Cia Brasil: Nayon, conte-no mais sobre o caminho que o levou para o Washington Ballet
Nayon: Tudo começou através de um concurso chamado YAGP. Eu vim para os EUA quando tinha 17 anos de idade para competir na rodada final em NY. Lá eu recebi várias bolsas de estudo e uma delas foi para a escola do Washington Ballet, a qual eu aceitei. Eu trabalhei duro, e devagar fui evoluindo. Depois de dois anos na escola, fui convidado a fazer um estágio no Houston Ballet, no Texas, e naquele ano eu decidi me juntar ao Houston. Foi muito difícil! Eu nunca tive que me esforçar tanto em toda a minha vida. Mas no final valeu a pena porque eu aprendi muito. Em 2010 o Washington Ballet me convidou para fazer parte da companhia principal, o que foi incrível porque eu pulei toda uma hierarquia que existe no balé. Normalmente é preciso treinar dois anos na segunda companhia e dois anos como estagiário e depois de todo este processo é que se pode ser considerado um bailarino profissional.
Cia Brasil: Você sofreu preconceito por escolher ser um bailarino?
Nayon: No início foi difícil para os meus amigos entenderem, mas eu nunca dei a mínima. Eu sempre fui certo da minha sexualidade. Eu sempre brinco que a final de contas, eu sempre estive rodeado por meninas bonitas que dançam balé, e eles, não!
Cia Brasil: Há muita competição entre os bailarinos?

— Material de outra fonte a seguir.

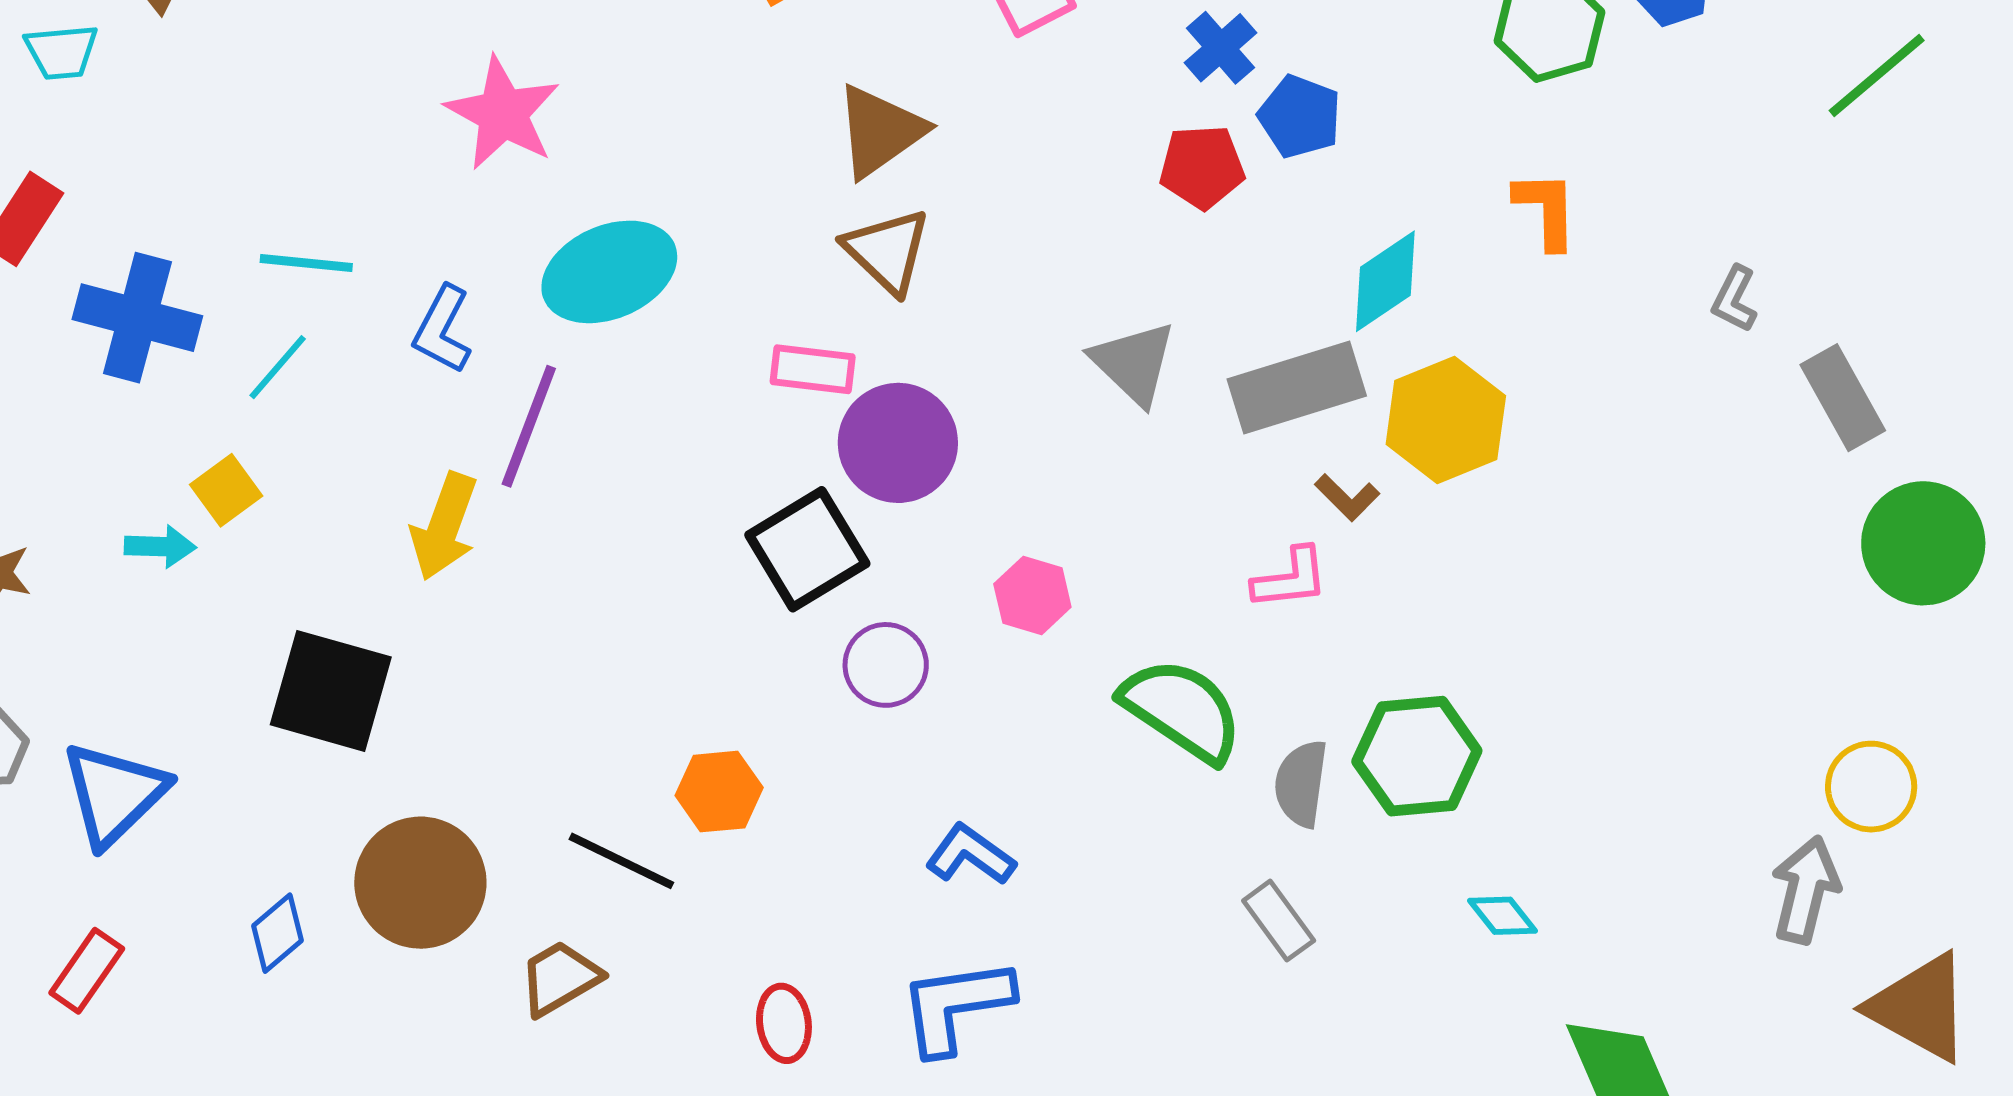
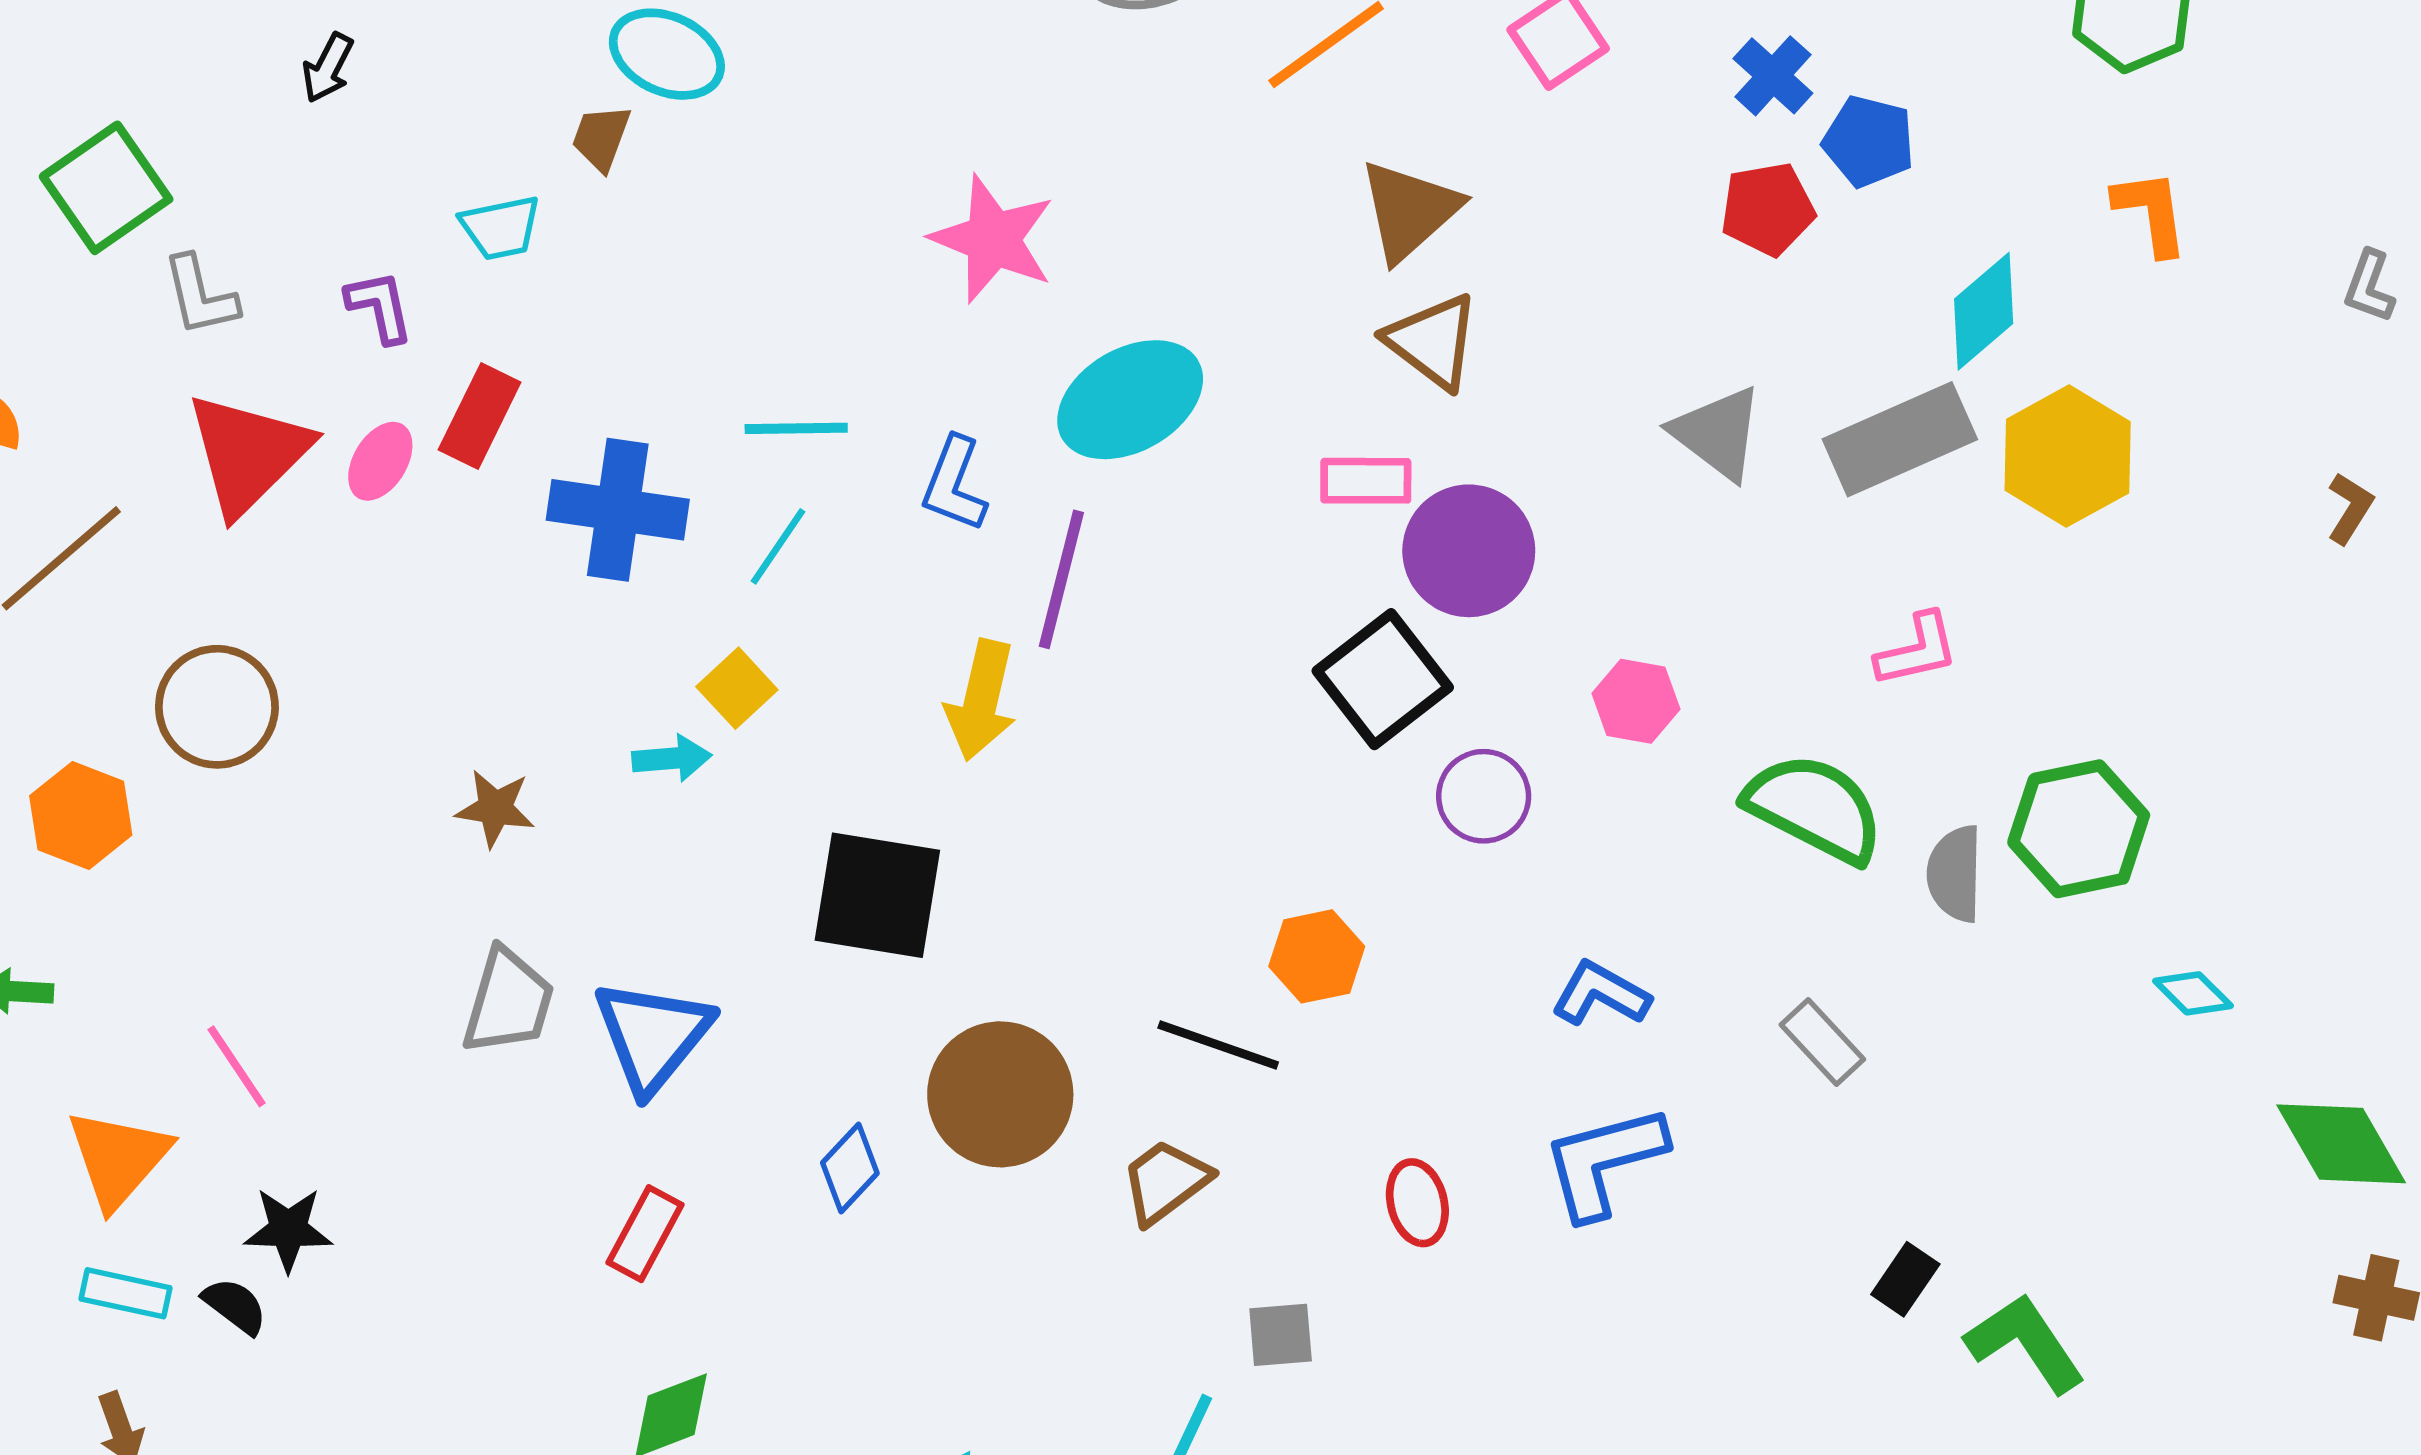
brown L-shape: (1347, 497) -> (2350, 508), moved, turned -96
gray rectangle: (1279, 921) -> (1822, 1042), moved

Nayon: Muita! A verdade é que dançarinos são muito temperamentais. Há sempre alguém falando mal de você. É uma carreira tão pessoal que é necessário aprender a lidar com isto. Se você receber um bom papel, alguém vai ficar triste e se você receber um papel ruim você vai ficar chateado. É impossível agradar a todos.
Cia Brasil: Qual é a relação entre coreógrafos e bailarinos?

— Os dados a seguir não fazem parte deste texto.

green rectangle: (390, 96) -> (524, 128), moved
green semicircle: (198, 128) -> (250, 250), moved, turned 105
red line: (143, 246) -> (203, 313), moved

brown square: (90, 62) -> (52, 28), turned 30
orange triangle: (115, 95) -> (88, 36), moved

Nayon: Eu diria que é muito pessoal, porque o corógrafo tem que corrigir tudo. Não só a técnica em si, mas também o comportamento e a interpretação, para que o bailarino possa representar o papel que é suposto na coreografia.

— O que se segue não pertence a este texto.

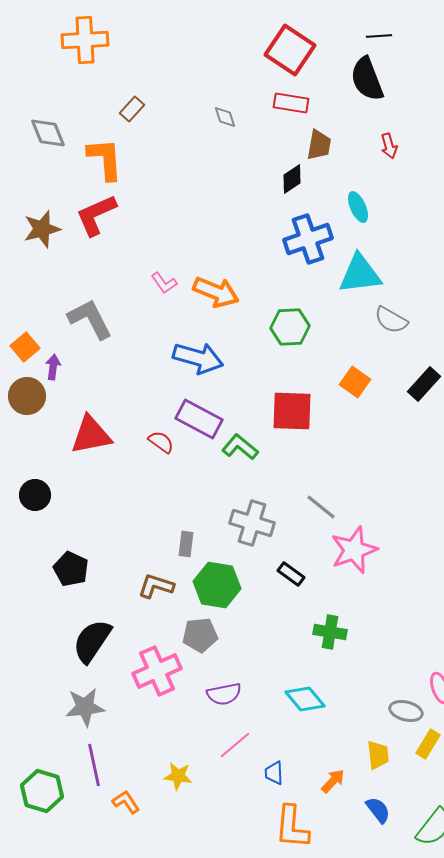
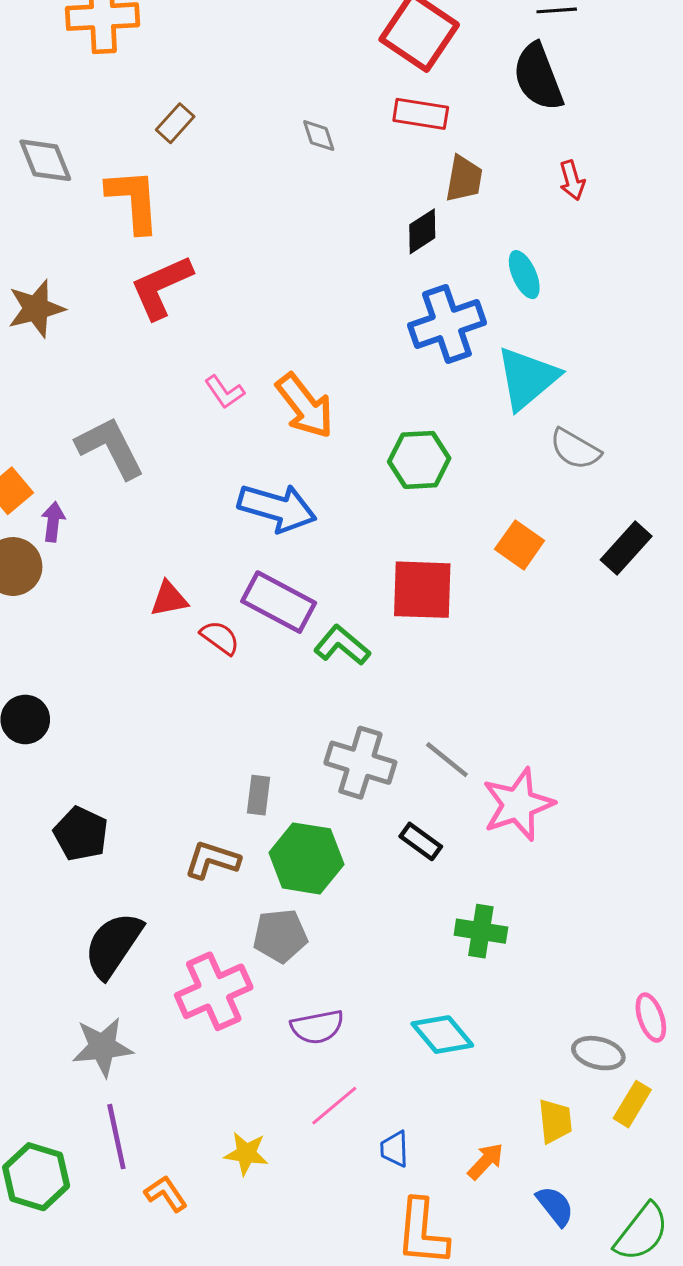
red L-shape: (96, 215) -> (161, 287), moved
cyan triangle: (360, 274) -> (527, 378), turned -33
orange arrow: (216, 292) -> (305, 406), turned 30
red triangle: (91, 435) -> (169, 599), moved, size x0.6
gray line: (321, 507) -> (447, 760), moved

Cia Brasil: Você tem um dançarino favorito? Algum com uma técnica semelhante à sua?
Nayon: Acho que cada dançarino tem seu próprio estilo, então não posso realmente me comparar com alguém. Mas eu admiro muitos: Carlos Acosta, Manuel Legris, Rudolf Nureyev, Mikhail Baryshnikov, Connor Walsh, David Hallberg e muito mais... É difícil ter apenas um, porque todos eles são bons de maneiras diferentes.
Cia Brasil: Você ainda fica nervoso ao subir no palco?
Nayon: Quase nunca, a não ser quando tenho que fazer uma coreografia muito difícil tecnicamente.
Cia Brasil: De que consiste a sua dieta?
Nayon: Consiste em proteína (pois eu tenho que levantar muito peso) e fibra. Eu como em pequenas porções, em várias partes do dia, para que eu possa manter a minha energia constante.
Cia Brasil: Qual é a maior diferença entre a dança clássica e contemporânea?
Nayon: Clássica consiste na demonstração da técnica do balé, e a coreografia tem uma história – que normalmente têm três atos. Contemporânea consiste em movimentos do corpo que apresentam a intenção do coreógrafo de expressar um sentimentos ou uma crítica.
Cia Brasil: Bailarinos geralmente tem uma carreira curta por depender tanto do corpo. Quais são seus planos para a sua aposentadoria?
Nayon: Eu gostaria de continuar envolvido com a dança e o exercício físico. Penso em seguir carreira como um personal trainer, um professor de pilates ou mesmo de balé. E isso seria só quando eu realmente não puder mais dançar, pois eu amo o que faço!